San Miguel De Allende vs Lake Chapala, Mexico

I first visited Mexico in the early ‘90s because at that time I could not afford to go to Spain. I wanted to meet the characters populating Pedro Almodóvar’s movies and ended up in what was then the poor cousin, Mexico. So much has changed since then. Spain’s economy crashed, Mexico’s graduated to an up and coming emerging market, and I was hooked and fell in love with the country, discovering characters equal to, if not more outlandishly fun than in Almodóvar films. There was no choice but to return and after many times visiting I opted to retire here, but the question was to which of the expat communities. I narrowed it down to San Miguel de Allende or Lake Chapala.

For those without Spanish language skills these communities are ideal. Both have solid medical, assisted living venues, dental, organic food, and positive lifestyle opportunities for a healthy and happy retirement, but where they differ most is in overall lifestyle influenced by size, location, and culture. Both still bear the watchwords of caution while traveling and living in Mexico but once there you will see just how lively, colorful and fun your life can become.

Colonial Arts Scene v Lakeside Casual

Colonial Arts Scene v Lakeside Casual

San Miguel de Allende is nestled in the Sierra Madres in the central interior about four hours outside Mexico City. It is a colonial city dating from the 16th century. At an elevation of 6,200 feet it is comparable to Santa Fe, New Mexico. For people with blood pressure or diabetic issues this is something to consider, because the elevation does impact your numbers.
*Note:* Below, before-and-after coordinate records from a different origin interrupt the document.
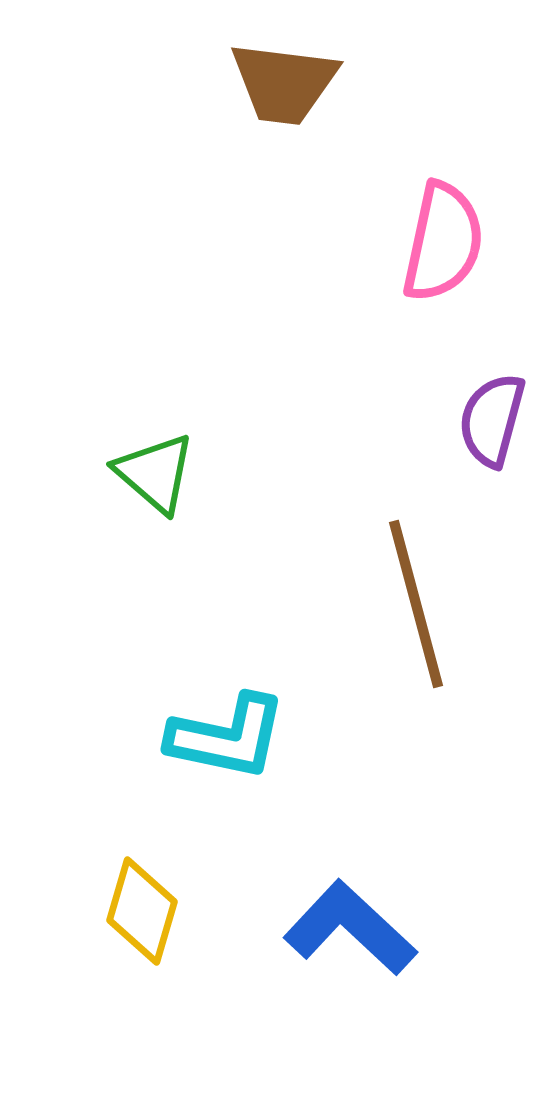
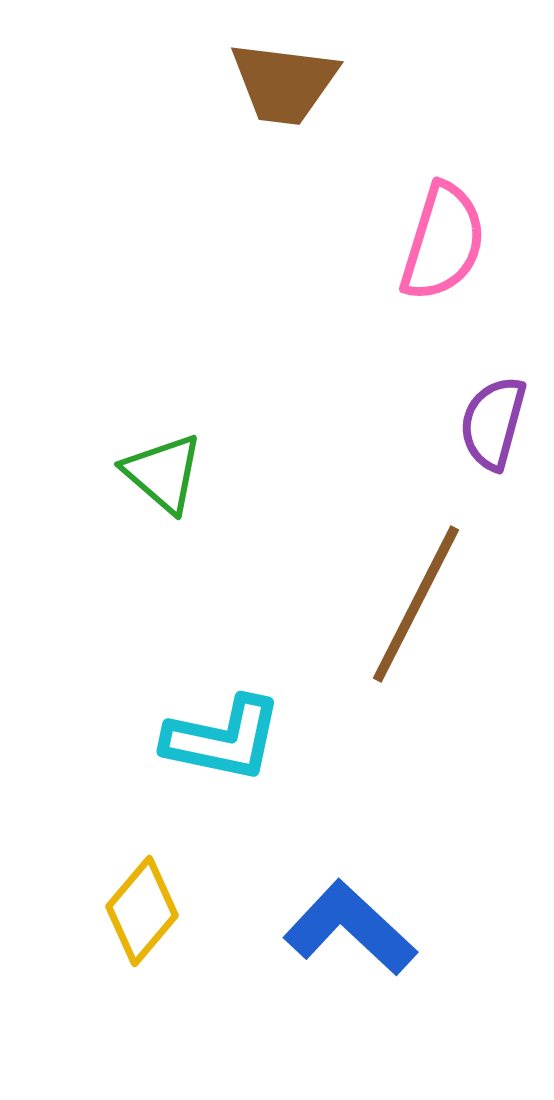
pink semicircle: rotated 5 degrees clockwise
purple semicircle: moved 1 px right, 3 px down
green triangle: moved 8 px right
brown line: rotated 42 degrees clockwise
cyan L-shape: moved 4 px left, 2 px down
yellow diamond: rotated 24 degrees clockwise
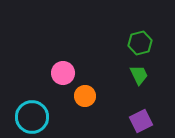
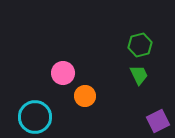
green hexagon: moved 2 px down
cyan circle: moved 3 px right
purple square: moved 17 px right
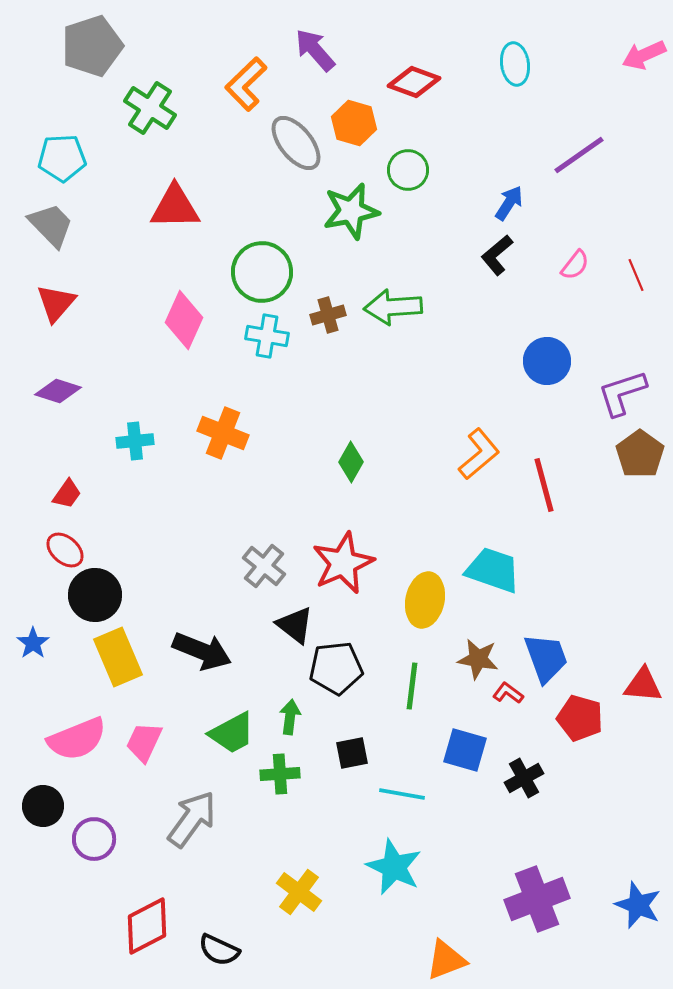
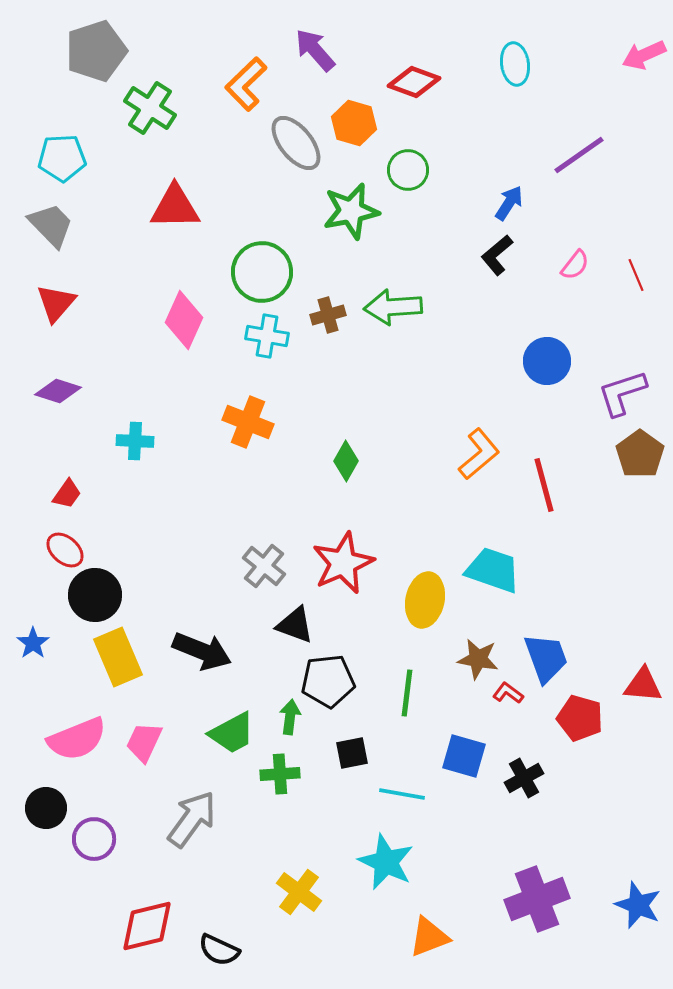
gray pentagon at (92, 46): moved 4 px right, 5 px down
orange cross at (223, 433): moved 25 px right, 11 px up
cyan cross at (135, 441): rotated 9 degrees clockwise
green diamond at (351, 462): moved 5 px left, 1 px up
black triangle at (295, 625): rotated 18 degrees counterclockwise
black pentagon at (336, 668): moved 8 px left, 13 px down
green line at (412, 686): moved 5 px left, 7 px down
blue square at (465, 750): moved 1 px left, 6 px down
black circle at (43, 806): moved 3 px right, 2 px down
cyan star at (394, 867): moved 8 px left, 5 px up
red diamond at (147, 926): rotated 14 degrees clockwise
orange triangle at (446, 960): moved 17 px left, 23 px up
The population is approximately 140,000. It is one hour from Queretaro (an industrial urban center and the third largest city in Mexico) and Guanajuato (a university and music town). Much of the architecture from past centuries is intact and there is some hilly walking, particularly in centro (downtown). In the rainy season the flagstones get very slippery and they can be a challenge to negotiate for people with mobility issues, but they dry quickly.

In the past 12 years it has morphed from a reasonably priced and relaxed town into a boutique, bustling watering hole and weekend wedding destination. Still, scratch a little and the arts scene and inexpensive living are under the surface. It is attractive to people with a penchant for the arts, architecture, design, and music, increasingly connected to Mexico City’s arts and design scene by transplanted Mexico City residents.
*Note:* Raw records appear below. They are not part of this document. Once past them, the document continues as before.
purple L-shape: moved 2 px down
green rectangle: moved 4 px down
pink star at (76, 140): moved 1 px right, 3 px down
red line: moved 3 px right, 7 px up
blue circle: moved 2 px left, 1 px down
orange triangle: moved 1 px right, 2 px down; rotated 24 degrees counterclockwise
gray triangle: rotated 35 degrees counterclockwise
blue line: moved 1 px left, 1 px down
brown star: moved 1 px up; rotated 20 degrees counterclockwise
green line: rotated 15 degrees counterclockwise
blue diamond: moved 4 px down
Lying along Lake Chapala’s north shore and only a few miles apart, the two small towns of Chapala and Ajijic (a-hee-heek), known collectively as “Lakeside” by the locals, are the area’s main retirement hubs.

Lake Chapala is much closer to sea level with an elevation of 4,900 feet. The population, including Ajijic and Chapala, is around 43,000 and is located just over one hour from Guadalajara. Most of the walking in the area is flat, so it’s well-suited to people with mobility issues.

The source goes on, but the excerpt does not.